Lecture by Dr. Kalinka Timmer

Title: Bilingualism: the flexible link between language and executive control.

Abstract: The current view is that the ongoing experience of language switching, associated with bilingualism, modifies the neural networks involved in switching during nonverbal tasks. In agreement, our ERP results demonstrated that bilingualism modifies crucial brain networks, possibly by integrating pathways generally used for different domains. However, the extent to which bilingual language control (BLC) and domain-general executive control (EC) share some of their mechanisms is still a debated issue. We investigate the question of cross-talk by addressing an important problem, namely the reliability of the measures used to investigate cross-talk, as well as by taking a novel approach, using short-term language switching training. We found that BLC and EC share some of their underlying mechanisms and seems to depend on the type of context one is in. For example, when driving on a highway, less EC is necessary than when we are driving downtown with pedestrians and cyclists around. Similarly, we ask if language context can also affect our control mechanisms. We show that control adjusts depending on the language context a bilingual is in. Thus, BLC and EC show some cross-talk and flexibly adapt to the context at the current moment. This short-term flexibility might underlie the long-term effects bilingualism has on EC.

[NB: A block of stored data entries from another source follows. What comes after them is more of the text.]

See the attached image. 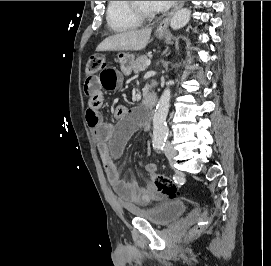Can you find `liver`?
Masks as SVG:
<instances>
[{"label": "liver", "mask_w": 271, "mask_h": 266, "mask_svg": "<svg viewBox=\"0 0 271 266\" xmlns=\"http://www.w3.org/2000/svg\"><path fill=\"white\" fill-rule=\"evenodd\" d=\"M152 29L131 30L107 37L96 51H138L144 49L150 39Z\"/></svg>", "instance_id": "obj_1"}]
</instances>
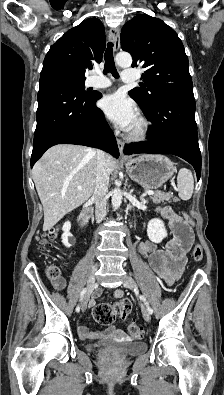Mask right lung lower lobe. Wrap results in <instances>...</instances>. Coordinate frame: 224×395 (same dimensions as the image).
<instances>
[{
  "instance_id": "right-lung-lower-lobe-1",
  "label": "right lung lower lobe",
  "mask_w": 224,
  "mask_h": 395,
  "mask_svg": "<svg viewBox=\"0 0 224 395\" xmlns=\"http://www.w3.org/2000/svg\"><path fill=\"white\" fill-rule=\"evenodd\" d=\"M100 97L98 93L81 96L54 80L40 79L31 167L56 144L97 147L119 157L115 136L96 107Z\"/></svg>"
}]
</instances>
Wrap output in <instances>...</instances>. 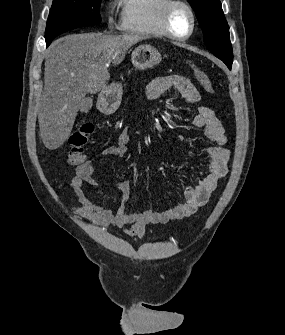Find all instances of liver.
Here are the masks:
<instances>
[{"mask_svg": "<svg viewBox=\"0 0 285 335\" xmlns=\"http://www.w3.org/2000/svg\"><path fill=\"white\" fill-rule=\"evenodd\" d=\"M146 40L140 34L103 36L100 32L71 34L48 48L44 94L38 116L41 140L48 150H57L71 134L86 94L105 90L112 64L123 62L127 50Z\"/></svg>", "mask_w": 285, "mask_h": 335, "instance_id": "6515ba94", "label": "liver"}]
</instances>
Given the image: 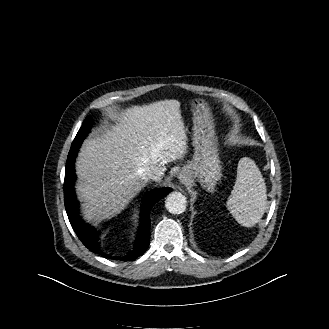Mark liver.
<instances>
[{
    "label": "liver",
    "instance_id": "obj_1",
    "mask_svg": "<svg viewBox=\"0 0 329 329\" xmlns=\"http://www.w3.org/2000/svg\"><path fill=\"white\" fill-rule=\"evenodd\" d=\"M116 125L84 141L76 162L77 193L88 220L123 210L146 185L140 173L184 158L187 135L178 100L132 106L114 114Z\"/></svg>",
    "mask_w": 329,
    "mask_h": 329
}]
</instances>
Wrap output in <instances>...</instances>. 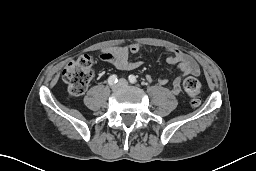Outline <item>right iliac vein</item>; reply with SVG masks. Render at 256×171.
I'll use <instances>...</instances> for the list:
<instances>
[{
    "mask_svg": "<svg viewBox=\"0 0 256 171\" xmlns=\"http://www.w3.org/2000/svg\"><path fill=\"white\" fill-rule=\"evenodd\" d=\"M120 87V85H119V83L118 84H113V85H111V88H112V90H117L118 88Z\"/></svg>",
    "mask_w": 256,
    "mask_h": 171,
    "instance_id": "obj_1",
    "label": "right iliac vein"
}]
</instances>
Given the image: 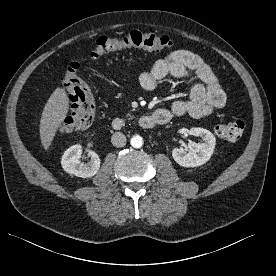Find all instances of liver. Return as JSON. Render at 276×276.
Wrapping results in <instances>:
<instances>
[{"mask_svg":"<svg viewBox=\"0 0 276 276\" xmlns=\"http://www.w3.org/2000/svg\"><path fill=\"white\" fill-rule=\"evenodd\" d=\"M68 110V95L64 88L58 87L48 99L40 119V139L45 150H48L51 146Z\"/></svg>","mask_w":276,"mask_h":276,"instance_id":"obj_1","label":"liver"}]
</instances>
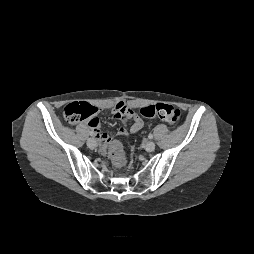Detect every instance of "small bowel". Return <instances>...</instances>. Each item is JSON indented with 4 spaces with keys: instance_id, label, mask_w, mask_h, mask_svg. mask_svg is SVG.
Listing matches in <instances>:
<instances>
[{
    "instance_id": "obj_1",
    "label": "small bowel",
    "mask_w": 254,
    "mask_h": 254,
    "mask_svg": "<svg viewBox=\"0 0 254 254\" xmlns=\"http://www.w3.org/2000/svg\"><path fill=\"white\" fill-rule=\"evenodd\" d=\"M113 113L121 122V126L118 129L119 136L128 135L127 124L129 121H132V125L129 129L131 134L139 132L144 126L143 120L135 113L133 108L123 101H119L115 104ZM89 126L93 130L94 136L99 140L101 150H105L112 145L113 140L111 136L101 130L100 121L97 117L89 123Z\"/></svg>"
}]
</instances>
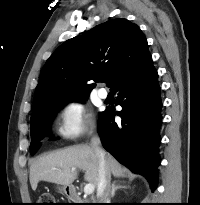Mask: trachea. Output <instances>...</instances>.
Listing matches in <instances>:
<instances>
[{
    "mask_svg": "<svg viewBox=\"0 0 200 205\" xmlns=\"http://www.w3.org/2000/svg\"><path fill=\"white\" fill-rule=\"evenodd\" d=\"M107 80H108V78H107V77H104V78L102 79V82H107Z\"/></svg>",
    "mask_w": 200,
    "mask_h": 205,
    "instance_id": "trachea-1",
    "label": "trachea"
}]
</instances>
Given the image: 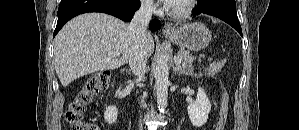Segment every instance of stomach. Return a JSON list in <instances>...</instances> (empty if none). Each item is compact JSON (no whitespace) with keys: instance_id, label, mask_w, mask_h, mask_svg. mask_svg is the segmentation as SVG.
Here are the masks:
<instances>
[{"instance_id":"stomach-1","label":"stomach","mask_w":299,"mask_h":130,"mask_svg":"<svg viewBox=\"0 0 299 130\" xmlns=\"http://www.w3.org/2000/svg\"><path fill=\"white\" fill-rule=\"evenodd\" d=\"M166 37L183 48L200 51L208 46L212 35L204 24L192 22L175 29L172 34H167Z\"/></svg>"}]
</instances>
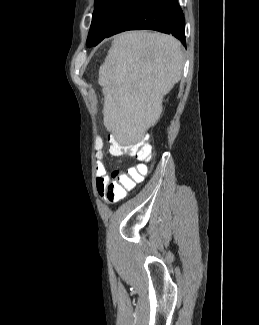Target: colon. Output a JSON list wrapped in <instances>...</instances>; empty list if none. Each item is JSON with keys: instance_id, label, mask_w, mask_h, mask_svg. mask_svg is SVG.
<instances>
[{"instance_id": "5ec220e1", "label": "colon", "mask_w": 259, "mask_h": 325, "mask_svg": "<svg viewBox=\"0 0 259 325\" xmlns=\"http://www.w3.org/2000/svg\"><path fill=\"white\" fill-rule=\"evenodd\" d=\"M101 147L102 142L98 139L96 141V148L100 150ZM110 150L113 155L127 154L144 162L149 161L152 157L150 139H143L128 144H121L113 139L111 141ZM146 172L147 167L144 164H140L137 167H131L126 171L114 170L110 176L100 184L99 192L102 197L109 202L121 200L143 180Z\"/></svg>"}]
</instances>
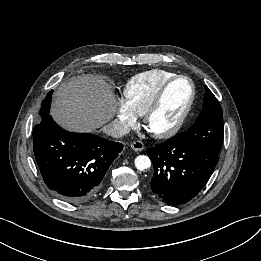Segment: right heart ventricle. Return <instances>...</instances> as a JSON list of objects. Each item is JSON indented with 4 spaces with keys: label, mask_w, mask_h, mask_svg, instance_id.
Returning a JSON list of instances; mask_svg holds the SVG:
<instances>
[{
    "label": "right heart ventricle",
    "mask_w": 261,
    "mask_h": 261,
    "mask_svg": "<svg viewBox=\"0 0 261 261\" xmlns=\"http://www.w3.org/2000/svg\"><path fill=\"white\" fill-rule=\"evenodd\" d=\"M175 73L160 69L146 71L130 78L124 86L123 96L136 115L142 116L159 89Z\"/></svg>",
    "instance_id": "1"
}]
</instances>
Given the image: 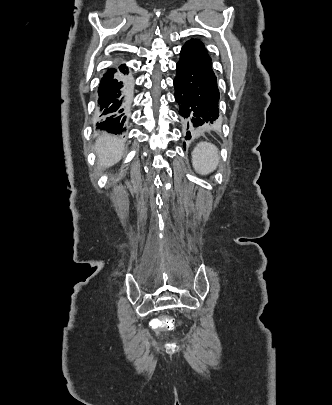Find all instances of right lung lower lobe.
Here are the masks:
<instances>
[{"label": "right lung lower lobe", "mask_w": 332, "mask_h": 405, "mask_svg": "<svg viewBox=\"0 0 332 405\" xmlns=\"http://www.w3.org/2000/svg\"><path fill=\"white\" fill-rule=\"evenodd\" d=\"M98 95V108L101 116L105 117L98 126L114 134L124 132L133 95L132 77L128 68L120 65L108 69L100 81Z\"/></svg>", "instance_id": "1"}]
</instances>
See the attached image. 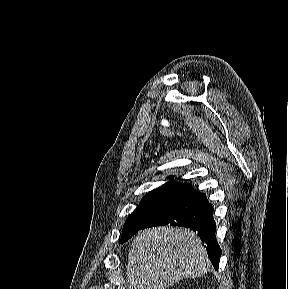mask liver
I'll return each instance as SVG.
<instances>
[{"label":"liver","instance_id":"obj_1","mask_svg":"<svg viewBox=\"0 0 288 289\" xmlns=\"http://www.w3.org/2000/svg\"><path fill=\"white\" fill-rule=\"evenodd\" d=\"M209 269L206 249L195 232L162 226L136 235L129 250L126 278L129 289H168Z\"/></svg>","mask_w":288,"mask_h":289}]
</instances>
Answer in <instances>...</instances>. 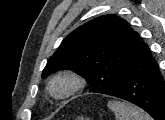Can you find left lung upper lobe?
Wrapping results in <instances>:
<instances>
[{
    "label": "left lung upper lobe",
    "instance_id": "5c2ea615",
    "mask_svg": "<svg viewBox=\"0 0 165 120\" xmlns=\"http://www.w3.org/2000/svg\"><path fill=\"white\" fill-rule=\"evenodd\" d=\"M141 42L137 32L114 14L97 17L71 32L48 60L42 77L71 69L90 84V92L109 94L123 79Z\"/></svg>",
    "mask_w": 165,
    "mask_h": 120
}]
</instances>
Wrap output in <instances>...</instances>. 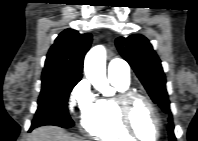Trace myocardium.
Segmentation results:
<instances>
[{"label": "myocardium", "mask_w": 198, "mask_h": 141, "mask_svg": "<svg viewBox=\"0 0 198 141\" xmlns=\"http://www.w3.org/2000/svg\"><path fill=\"white\" fill-rule=\"evenodd\" d=\"M138 101H143L147 104L151 113L154 117V121L157 127V134L154 141H157L161 137L162 132V123L159 112L153 103V101L146 95L136 92V91H125L119 93V95L115 99V103L118 110V116L123 125L124 129L134 138L137 140H143L139 137L138 133L136 132L133 123H132V110L134 105Z\"/></svg>", "instance_id": "f54148a6"}]
</instances>
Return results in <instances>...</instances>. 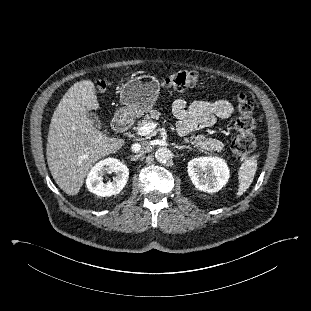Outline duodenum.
Listing matches in <instances>:
<instances>
[{
  "mask_svg": "<svg viewBox=\"0 0 311 311\" xmlns=\"http://www.w3.org/2000/svg\"><path fill=\"white\" fill-rule=\"evenodd\" d=\"M113 128L117 131H125L127 130L131 125V118L124 114H119L116 116V118L113 120Z\"/></svg>",
  "mask_w": 311,
  "mask_h": 311,
  "instance_id": "1",
  "label": "duodenum"
}]
</instances>
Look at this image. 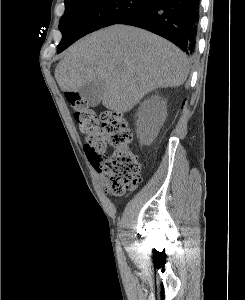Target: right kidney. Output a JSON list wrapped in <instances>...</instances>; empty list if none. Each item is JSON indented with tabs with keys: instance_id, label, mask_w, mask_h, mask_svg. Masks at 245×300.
I'll list each match as a JSON object with an SVG mask.
<instances>
[{
	"instance_id": "1",
	"label": "right kidney",
	"mask_w": 245,
	"mask_h": 300,
	"mask_svg": "<svg viewBox=\"0 0 245 300\" xmlns=\"http://www.w3.org/2000/svg\"><path fill=\"white\" fill-rule=\"evenodd\" d=\"M136 133L143 144H150L158 135L167 117V103L158 95L145 100L137 113Z\"/></svg>"
}]
</instances>
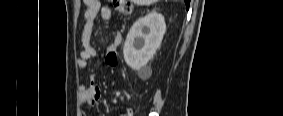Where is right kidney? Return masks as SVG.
<instances>
[{"mask_svg": "<svg viewBox=\"0 0 283 116\" xmlns=\"http://www.w3.org/2000/svg\"><path fill=\"white\" fill-rule=\"evenodd\" d=\"M166 24L163 15L151 12L131 27L123 47L126 64L133 70L144 67L160 47Z\"/></svg>", "mask_w": 283, "mask_h": 116, "instance_id": "obj_1", "label": "right kidney"}]
</instances>
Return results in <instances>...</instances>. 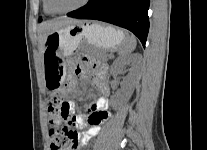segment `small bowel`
I'll return each mask as SVG.
<instances>
[{"instance_id": "obj_1", "label": "small bowel", "mask_w": 207, "mask_h": 150, "mask_svg": "<svg viewBox=\"0 0 207 150\" xmlns=\"http://www.w3.org/2000/svg\"><path fill=\"white\" fill-rule=\"evenodd\" d=\"M90 67L94 72V83L103 94V97L99 98L95 102L89 105L86 115H75L74 109L75 105L72 101L70 102V107H67L70 116V127L72 129H86L83 133H78V146H84L85 150H89L90 146L86 145L89 140L98 134L100 126L108 120L110 114L108 112V100L106 96L109 93V87L107 84L106 71L105 69L94 62H88ZM75 75L79 77H84L87 75V70L78 66L75 70ZM75 85L74 77L69 79V87L73 88ZM61 99H63L61 97Z\"/></svg>"}]
</instances>
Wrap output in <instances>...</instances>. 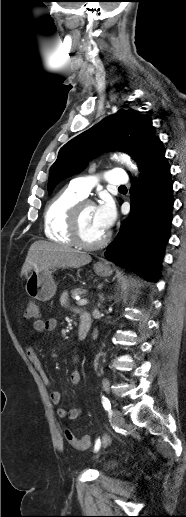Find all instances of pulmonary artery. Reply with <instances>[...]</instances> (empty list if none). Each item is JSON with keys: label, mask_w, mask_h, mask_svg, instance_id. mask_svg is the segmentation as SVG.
Instances as JSON below:
<instances>
[{"label": "pulmonary artery", "mask_w": 186, "mask_h": 517, "mask_svg": "<svg viewBox=\"0 0 186 517\" xmlns=\"http://www.w3.org/2000/svg\"><path fill=\"white\" fill-rule=\"evenodd\" d=\"M105 180L111 185H125L128 182V176L124 169H110ZM95 184L93 177H78L70 182V186L83 197H87Z\"/></svg>", "instance_id": "e3ab8cb5"}]
</instances>
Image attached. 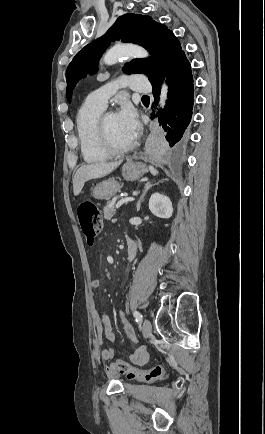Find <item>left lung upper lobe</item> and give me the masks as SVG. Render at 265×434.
<instances>
[{
  "instance_id": "5c2ea615",
  "label": "left lung upper lobe",
  "mask_w": 265,
  "mask_h": 434,
  "mask_svg": "<svg viewBox=\"0 0 265 434\" xmlns=\"http://www.w3.org/2000/svg\"><path fill=\"white\" fill-rule=\"evenodd\" d=\"M115 40L137 43L149 50L152 54L150 58L134 59L123 70L127 74H145L153 87L161 83L163 72L167 76L179 56L185 54L177 37L167 26L147 15H122L103 37L85 46L69 64L66 71V95L69 102L78 79L84 77L88 70L89 73L95 71L100 56Z\"/></svg>"
}]
</instances>
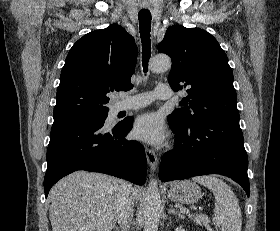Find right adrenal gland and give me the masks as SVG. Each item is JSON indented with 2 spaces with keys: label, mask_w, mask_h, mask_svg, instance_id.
<instances>
[{
  "label": "right adrenal gland",
  "mask_w": 280,
  "mask_h": 231,
  "mask_svg": "<svg viewBox=\"0 0 280 231\" xmlns=\"http://www.w3.org/2000/svg\"><path fill=\"white\" fill-rule=\"evenodd\" d=\"M114 229H117V231H119V227H116V225H115Z\"/></svg>",
  "instance_id": "2a0ac1e0"
}]
</instances>
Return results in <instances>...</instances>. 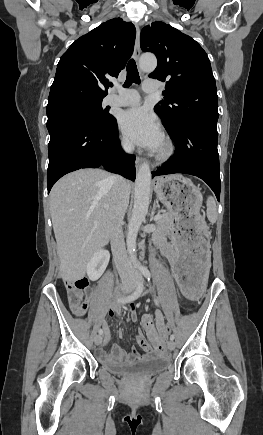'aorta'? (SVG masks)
Listing matches in <instances>:
<instances>
[{
    "label": "aorta",
    "mask_w": 263,
    "mask_h": 435,
    "mask_svg": "<svg viewBox=\"0 0 263 435\" xmlns=\"http://www.w3.org/2000/svg\"><path fill=\"white\" fill-rule=\"evenodd\" d=\"M140 69L144 72H151L157 66V59L154 55H142L139 60ZM151 199V170L149 164L144 162L136 175L134 205L132 215L128 224L127 251L134 261L136 252V239L139 228L145 220Z\"/></svg>",
    "instance_id": "762f6f07"
}]
</instances>
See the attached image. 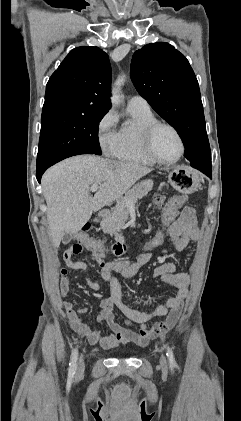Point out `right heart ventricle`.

WEDNESDAY June 5th, 13-14.30, Institute of Psychology UJ, ul. Ingardena 6, room 2.15

About Kalinka Timmer

I obtained the doctoral degree from Leiden University (The Netherlands) in 2013 investigating the underlying process of reading aloud during monolingual- and bilingual language processing with event-related brain potentials (ERPs). In 2012, I continued with the investigation of speech planning between alphabetic and non-alphabetic languages as a post-doctoral fellow. Following this post-doc, I worked at York University (Canada) from 2014, where I investigated whether bilingualism influence domain general control processes. After receiving the Rubicon grant from the Dutch Organization for Scientific Research (NWO) I have started working at Universitat Pompeu Fabra (Spain) where I am investigating the relation between language- and task switching for different types of bilinguals with the Juan de la Cierva grant from the Spanish government (MINECO).